Review: Sally Hawkins excels while Ethan Hawke overexerts in ‘Maudie’

Ethan Hawke and Sally Hawkins in “Maudie.” (Duncan Deyoung/Mongrel Media)
By Michael Phillips Chicago Tribune

Thirteen and a half feet long, 12 feet wide, a tiny, brightly colored roadside house in Marshalltown, Nova Scotia, contained the married lives of Maud and Everett Lewis, a folk artist and a fish peddler, respectively, for 32 years.

For any couple that’s not much room to maneuver. In fact the setting, and the modest whole of the new movie “Maudie,” can barely contain the sheer volume of capital-A Acting in this biopic focused on one of Canada’s best-known painters, a self-taught “outsider” artist before that phrase was in vogue.
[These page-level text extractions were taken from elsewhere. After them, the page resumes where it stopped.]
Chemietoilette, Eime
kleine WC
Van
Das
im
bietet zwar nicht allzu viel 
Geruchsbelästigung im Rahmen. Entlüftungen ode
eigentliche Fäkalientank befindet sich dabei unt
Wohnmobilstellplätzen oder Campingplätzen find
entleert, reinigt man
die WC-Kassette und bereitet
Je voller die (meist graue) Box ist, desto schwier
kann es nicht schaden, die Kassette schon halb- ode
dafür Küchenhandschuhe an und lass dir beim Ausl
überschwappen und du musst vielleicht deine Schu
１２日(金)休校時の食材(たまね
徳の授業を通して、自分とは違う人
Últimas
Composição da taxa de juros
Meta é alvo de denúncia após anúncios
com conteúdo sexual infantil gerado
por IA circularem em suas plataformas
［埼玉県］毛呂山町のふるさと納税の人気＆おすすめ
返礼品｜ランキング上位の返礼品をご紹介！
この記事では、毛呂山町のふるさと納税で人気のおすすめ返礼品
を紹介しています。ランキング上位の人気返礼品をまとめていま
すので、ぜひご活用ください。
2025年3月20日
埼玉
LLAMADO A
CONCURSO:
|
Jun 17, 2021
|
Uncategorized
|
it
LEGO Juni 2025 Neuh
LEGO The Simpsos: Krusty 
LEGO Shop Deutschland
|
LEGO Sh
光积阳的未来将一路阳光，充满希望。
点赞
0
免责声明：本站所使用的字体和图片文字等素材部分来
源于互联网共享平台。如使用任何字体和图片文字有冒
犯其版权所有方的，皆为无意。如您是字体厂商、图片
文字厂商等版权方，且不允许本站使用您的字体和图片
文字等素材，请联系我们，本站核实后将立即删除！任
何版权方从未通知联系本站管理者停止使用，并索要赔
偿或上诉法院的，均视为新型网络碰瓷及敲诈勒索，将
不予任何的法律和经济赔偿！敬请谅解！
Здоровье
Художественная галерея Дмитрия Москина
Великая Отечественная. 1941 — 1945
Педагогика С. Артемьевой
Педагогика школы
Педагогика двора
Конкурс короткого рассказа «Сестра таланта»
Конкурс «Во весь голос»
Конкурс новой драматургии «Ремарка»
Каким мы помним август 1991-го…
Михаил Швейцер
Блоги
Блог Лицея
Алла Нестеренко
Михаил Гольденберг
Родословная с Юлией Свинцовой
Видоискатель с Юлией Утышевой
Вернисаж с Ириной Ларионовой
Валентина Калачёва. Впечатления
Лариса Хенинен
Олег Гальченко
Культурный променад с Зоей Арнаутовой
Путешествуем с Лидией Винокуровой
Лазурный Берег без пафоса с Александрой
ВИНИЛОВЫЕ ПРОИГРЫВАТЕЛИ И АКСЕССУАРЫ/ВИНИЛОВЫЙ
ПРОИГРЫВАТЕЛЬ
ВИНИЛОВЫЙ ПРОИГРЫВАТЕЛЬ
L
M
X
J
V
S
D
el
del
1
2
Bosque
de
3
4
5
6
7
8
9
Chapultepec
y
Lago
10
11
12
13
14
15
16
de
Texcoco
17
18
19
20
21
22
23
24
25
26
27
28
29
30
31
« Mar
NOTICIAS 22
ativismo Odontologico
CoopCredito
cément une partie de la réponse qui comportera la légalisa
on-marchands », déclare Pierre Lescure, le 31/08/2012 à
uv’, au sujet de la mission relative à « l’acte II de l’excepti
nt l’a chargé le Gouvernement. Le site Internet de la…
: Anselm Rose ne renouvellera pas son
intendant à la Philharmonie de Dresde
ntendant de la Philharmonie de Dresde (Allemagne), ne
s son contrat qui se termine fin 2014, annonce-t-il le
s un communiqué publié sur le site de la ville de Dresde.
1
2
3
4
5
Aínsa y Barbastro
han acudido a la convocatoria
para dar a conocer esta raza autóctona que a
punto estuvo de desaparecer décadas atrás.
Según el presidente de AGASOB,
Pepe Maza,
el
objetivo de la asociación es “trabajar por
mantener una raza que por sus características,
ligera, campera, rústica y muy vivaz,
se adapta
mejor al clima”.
Sally Hawkins, Oscar nominee for “Blue Jasmine,” plays Maud. An actress of sharp, birdlike movements and enormous emotional reserves, Hawkins performs opposite Ethan Hawke (a two-time acting Oscar nominee himself) as Everett, who met Maud when he put up a sign for a housemaid. Shunted off by her family to live with a stern, unhappy aunt (Gabrielle Rose), Maud had contracted rheumatoid arthritis at a young age. In the movie, treated as an invalid by her relations, the young woman seizes her chance when, at the local dry goods store, she overhears Everett Lewis mutter something about a hired girl.

Sherry White’s screenplay taps each relationship development into place, tidily. At first Everett treats Maud like an unloved animal. He is verbally and physically abusive; in one early scene, he reminds her angrily that in the pecking order of his small, mean life, she rates lower than the dogs and the chickens in the yard.

All the while Maud paints her way through her circumstances. Her childlike images of flowers, animals and the surrounding landscape in all seasons became more than a vocation. She painted greeting cards on cardboard and sold them for pennies; on beaver board and used linoleum tile, she created larger scenes. What money she made went straight to Everett. Then, in 1965, a CBC news crew showed up at the Lewis door, and suddenly Maud was famous, even legendary, by Nova Scotia standards. The Lewises weren’t rich, but they were no longer poor and obscure.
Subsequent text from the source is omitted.